In a letter sent to Thomaston Mayor Hays Arnold on October 23, 2013, Upson County Commission Chairman Rusty Blackston stated that based on the Supreme Court decision calling the judicial arbitration unconstitutional, the Commission felt the Joint Projects Service Agreement between Upson and Thomaston is “null and void and of no legal import.” Blackston went on to write:
“We understand this ruling to mean that once the county and/or city availed itself of the arbitration framework contained in said code section to resolve the dispute regarding LOST, arbitration was “triggered,” and any subsequent agreement (including the Service Delivery Strategy Agreement above referred to) reached during this process was “tainted” as the product of an unconstitutional procedure. The judicial action, i.e., signature of the arbitrator, Judge Stephen Boswell, in approving the agreement, only serves to underscore the participation of the arbitrator in a critical step of the process.”

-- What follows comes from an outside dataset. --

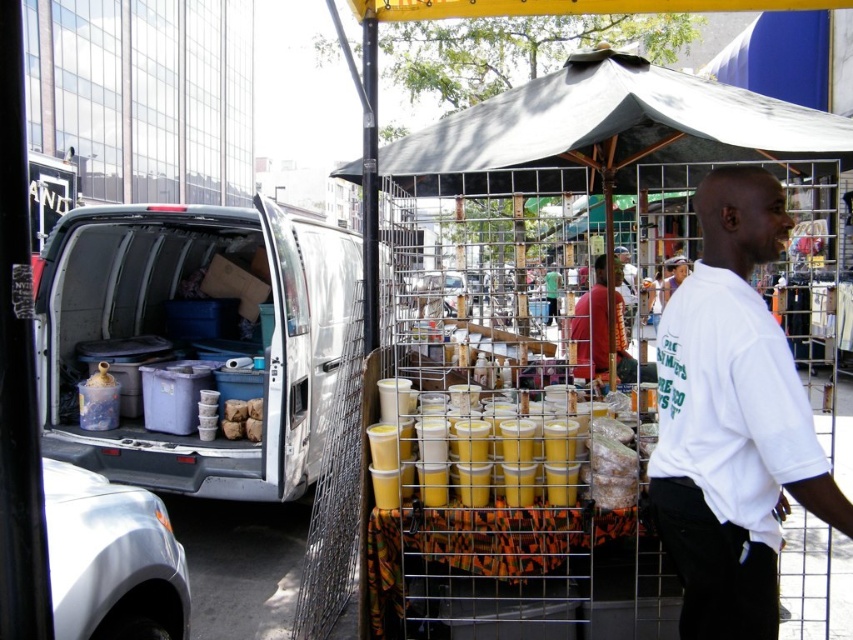 You are a customer at the food stall and want to grab a drink from the yellow plastic cups at center. However, there are matte plastic containers at rear blocking your way. Can you easily reach the cups without moving the containers?

The matte plastic containers at rear are located above the yellow plastic cups at center, so they are not blocking the path. You can easily reach the yellow plastic cups at center without moving the containers.

You are standing in the street scene and want to find the point at coordinates [732,420]. Which object in the scene is this point located on?

The point at coordinates [732,420] is located on the white cotton t shirt at center.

When the court ruling came out, the Georgia Department of Revenue requested that the LOST agreements be re-signed again and sent in. Upson County and Yatesville signed the LOST agreement, which set the percentages for each entity the same as they have been since LOST began in 1981. The City of Thomaston declined to sign the agreement after the county put in an expiration date of June 30, 2014 on the agreement. Thomaston objected to the expiration date, citing the Revenue Department request that no changes be made to the document before it was re-signed. The Commission stated the expiration date was set because they are not sure what the Georgia legislature will do during the upcoming General Assembly to change the procedure for deciding the LOST percentages.
In concluding his letter to Mayor Arnold, Blackston stated:
“We, in a spirit of cooperation, reach out to the city leaders to work with us as we attempt to unravel the ‘uncertainty’ this decision has created. Our community turns to us to harmoniously arrive at a resolution which is in its welfare. While we may disagree as to the impact the Georgia Supreme Court decision may have on us, it would be imprudent to react impulsively. Rather, now is the time for reasoned and well-intentioned positions to be achieved. Our community is struggling fiscally, and our desire and efforts will be to reach a solution which does not spurn further taxpayer consequences.”